New to agile?
Many companies (and consultants) view "agile" as a software, project management methodology (it isn't). Agile is a set of values and principles. Taken together, they allow teams of motivated people to achieve great things.
The authors of the Agile Manifesto were concerned about software development, but soon discovered what they created could be applied to domains like marketing or schools and many team oriented activities.
Why you care
Agile enables you to effectively navigate around unknown and unforeseen constraints. It provides some guidance on how to sense and respond to change and how to deal with uncertainty. With agility, you can adapt quickly to changing conditions, new opportunities, or emerging threats. It greatly reduces the cost of change.
MANY DOMAINS
Agile can be applied to product development, marketing teams, legal teams, executive teams, schools, classrooms, and anywhere people gather to achieve a common goal.

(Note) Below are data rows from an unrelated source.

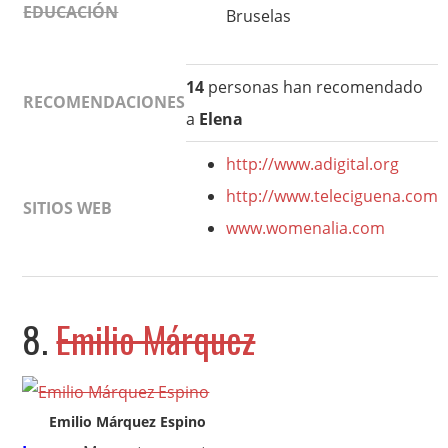
EDUCACIÓN
Bruselas
14
personas han recomendado
RECOMENDACIONES
a
Elena
http://www.adigital.org
http://www.teleciguena.com
SITIOS WEB
www.womenalia.com
8.
Emilio Márquez
Emilio Márquez Espino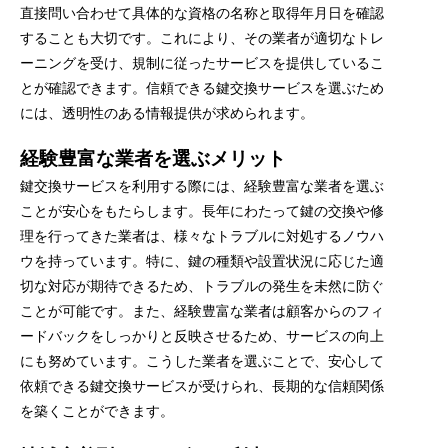
直接問い合わせて具体的な資格の名称と取得年月日を確認
することも大切です。これにより、その業者が適切なトレ
ーニングを受け、規制に従ったサービスを提供しているこ
とが確認できます。信頼できる鍵交換サービスを選ぶため
には、透明性のある情報提供が求められます。
経験豊富な業者を選ぶメリット
鍵交換サービスを利用する際には、経験豊富な業者を選ぶ
ことが安心をもたらします。長年にわたって鍵の交換や修
理を行ってきた業者は、様々なトラブルに対処するノウハ
ウを持っています。特に、鍵の種類や設置状況に応じた適
切な対応が期待できるため、トラブルの発生を未然に防ぐ
ことが可能です。また、経験豊富な業者は顧客からのフィ
ードバックをしっかりと反映させるため、サービスの向上
にも努めています。こうした業者を選ぶことで、安心して
依頼できる鍵交換サービスが受けられ、長期的な信頼関係
を築くことができます。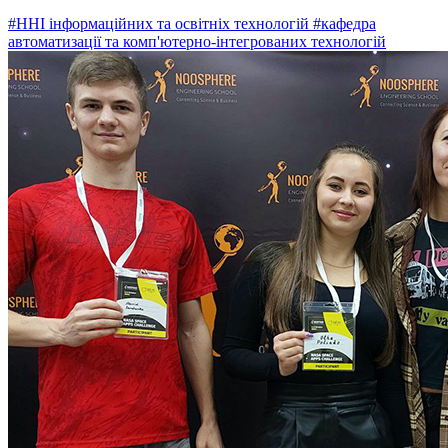
#ННІ інформаційних та освітніх технологій
#кафедра
автоматизації та комп'ютерно-інтегрованих технологій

They represent the collective wisdom of twenty innovative experts in lightweight methods. You can read the Manifesto for Agile Development here.

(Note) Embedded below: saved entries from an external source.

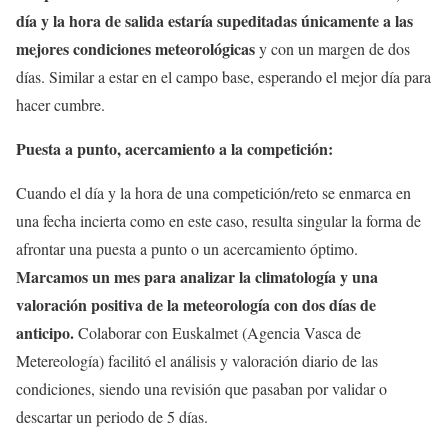
día y la hora de salida estaría supeditadas únicamente a las
mejores condiciones meteorológicas
y con un margen de dos
días. Similar a estar en el campo base, esperando el mejor día para
hacer cumbre.
Puesta a punto, acercamiento a la competición:
Cuando el día y la hora de una competición/reto se enmarca en
una fecha incierta como en este caso, resulta singular la forma de
afrontar una puesta a punto o un acercamiento óptimo.
Marcamos un mes para analizar la climatología y una
valoración positiva de la meteorología con dos días de
anticipo.
Colaborar con Euskalmet (Agencia Vasca de
Metereología) facilitó el análisis y valoración diario de las
condiciones, siendo una revisión que pasaban por validar o
descartar un periodo de 5 días.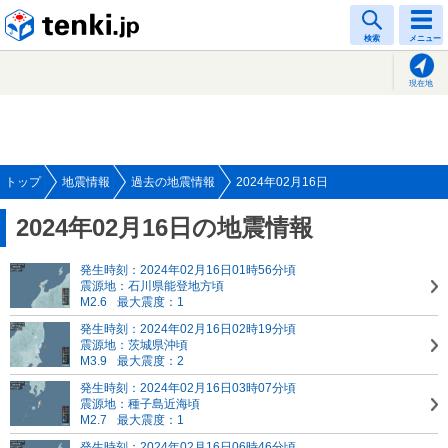
tenki.jp
検索
メニュー
現在地
トップ
地震情報
過去の地震情報
2024年02月16日
2024年02月16日の地震情報
発生時刻：2024年02月16日01時56分頃
震源地：石川県能登地方頃
M2.6
最大震度：1
発生時刻：2024年02月16日02時19分頃
震源地：茨城県沖頃
M3.9
最大震度：2
発生時刻：2024年02月16日03時07分頃
震源地：種子島近海頃
M2.7
最大震度：1
発生時刻：2024年02月16日06時46分頃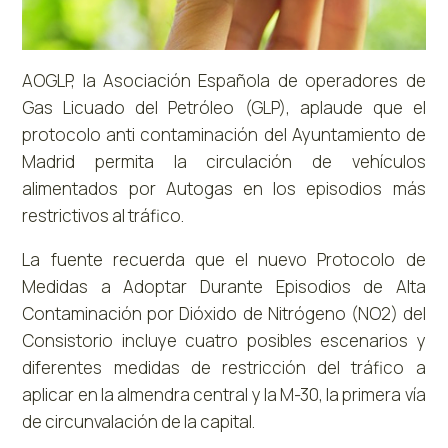
AOGLP, la Asociación Española de operadores de
Gas Licuado del Petróleo (GLP), aplaude que el
protocolo anti contaminación del Ayuntamiento de
Madrid permita la circulación de vehículos
alimentados por Autogas en los episodios más
restrictivos al tráfico.
La fuente recuerda que el nuevo Protocolo de
Medidas a Adoptar Durante Episodios de Alta
Contaminación por Dióxido de Nitrógeno (NO2) del
Consistorio incluye cuatro posibles escenarios y
diferentes medidas de restricción del tráfico a
aplicar en la almendra central y la M-30, la primera vía
de circunvalación de la capital.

At its core, Agile values people over process
It emphasizes the human element of creativity, quality, and innovation. Engagement and fulfillment are central to the agile approach. “People are not resources,” is a common refrain. The power is in the empowerment and elevation of teams that are self-aware, self-reflecting, and operating with interpersonal communication at its heart.

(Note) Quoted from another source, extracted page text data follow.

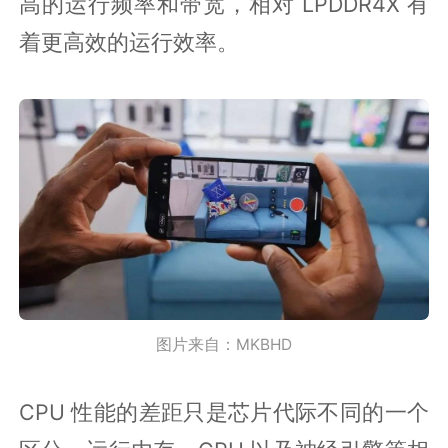
高的运行频率和带宽，相对 LPDDR4X 有
着更高效的运行效率。
图片来自：MKBHD
CPU 性能的差距只是芯片代际不同的一个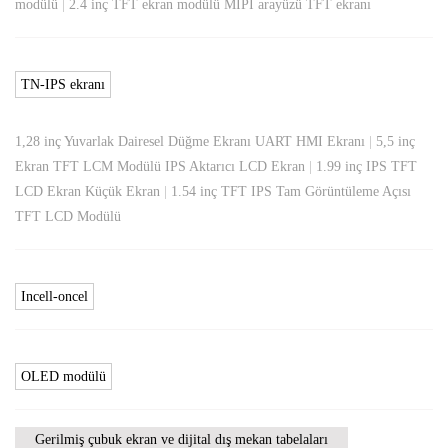
modülü
|
2.4 inç TFT ekran modülü MIPI arayüzü TFT ekranı
TN-IPS ekranı
1,28 inç Yuvarlak Dairesel Düğme Ekranı UART HMI Ekranı
|
5,5 inç
Ekran TFT LCM Modülü IPS Aktarıcı LCD Ekran
|
1.99 inç IPS TFT
LCD Ekran Küçük Ekran
|
1.54 inç TFT IPS Tam Görüntüleme Açısı
TFT LCD Modülü
Incell-oncel
OLED modülü
Gerilmiş çubuk ekran ve dijital dış mekan tabelaları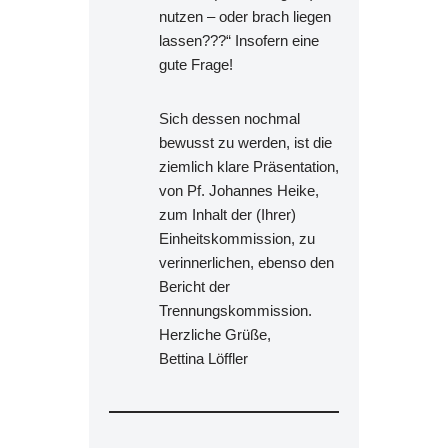
nutzen – oder brach liegen
lassen???“ Insofern eine
gute Frage!
Sich dessen nochmal
bewusst zu werden, ist die
ziemlich klare Präsentation,
von Pf. Johannes Heike,
zum Inhalt der (Ihrer)
Einheitskommission, zu
verinnerlichen, ebenso den
Bericht der
Trennungskommission.
Herzliche Grüße,
Bettina Löffler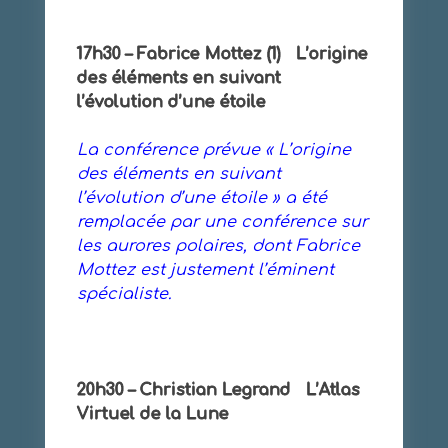
17h30 – Fabrice Mottez (1) L’origine
des éléments en suivant
l’évolution d’une étoile
La conférence prévue « L’origine
des éléments en suivant
l’évolution d’une étoile » a été
remplacée par une conférence sur
les aurores polaires, dont Fabrice
Mottez est justement l’éminent
spécialiste.
20h30 – Christian Legrand L’Atlas
Virtuel de la Lune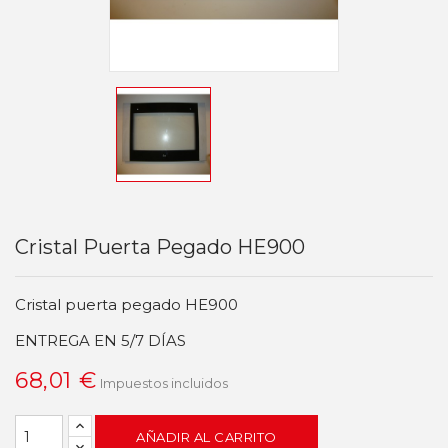
Cristal Puerta Pegado HE900
Cristal puerta pegado HE900
ENTREGA EN 5/7 DÍAS
68,01 €
Impuestos incluidos
AÑADIR AL CARRITO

Agile is decidedly non-prescriptive
One is guided by the values and principles. There is no right way or best practice; there are only patterns of trial and error to discover empirically what works best in your particular situation. In this way, its hallmark is continuous evolution and growth.
Radical Transparency
Everyone can see at anytime where things are, how fast they are progressing, and what’s in the way. This degree of situational awareness means that status meetings become a thing of the past. You always know where you are.
Emergence
In a complex and fluid environment, the end result cannot be predicted ahead of time. Agile organizations plan to replan, and factor in new discovery and learning along the way. The product emerges as more is learned.
CUSTOMER PARTNERSHIP
Frequent, direct, in-person, face-to-face collaboration enables the customer to partner in the discovery and learning. It puts the customer in the driver’s seat so that as new learning, insight, discovery and innovations emerge, the customer and the delivery team can change direction and adapt to the new realities. They can capitalize on unforeseen and unpredicted opportunities.
ORGANIZATIONAL LEARNING
Agile works best in a learning organization. “A learning organization is an organization skilled at creating, acquiring, and transferring knowledge, and at modifying its behavior to reflect new knowledge and insights.” - HBR
RELENTLESS IMPROVEMENT
The power is in kaizen – continuously improving the product and the process to bring it about.
AGILE FEATURES
QUICK DELIVERY
Very short and complete mini-projects, the shorter the better, each one producing a deliverable of incremental value to the customer or consumer of the deliverable.
BUSINESS AGILITY
An ability to adapt painlessly to change, to be able to “turn on a dime for a dime” and respond quickly and naturally to opportunities or threats. It is well-suited to environments where change happens often during a project.
High COLLABORATION
A preference for a high degree of direct, in-person, face-to-face collaboration versus communication by specification and hand-offs, especially with customers and stakeholders.
AUTONOMY
Self-organizing and self-managing teams that do not need supervision. The armed forces, for example, long ago discovered the power of teams, units, or squads that can adapt to changing circumstances on the ground much faster than waiting for orders and direction from far away commanders.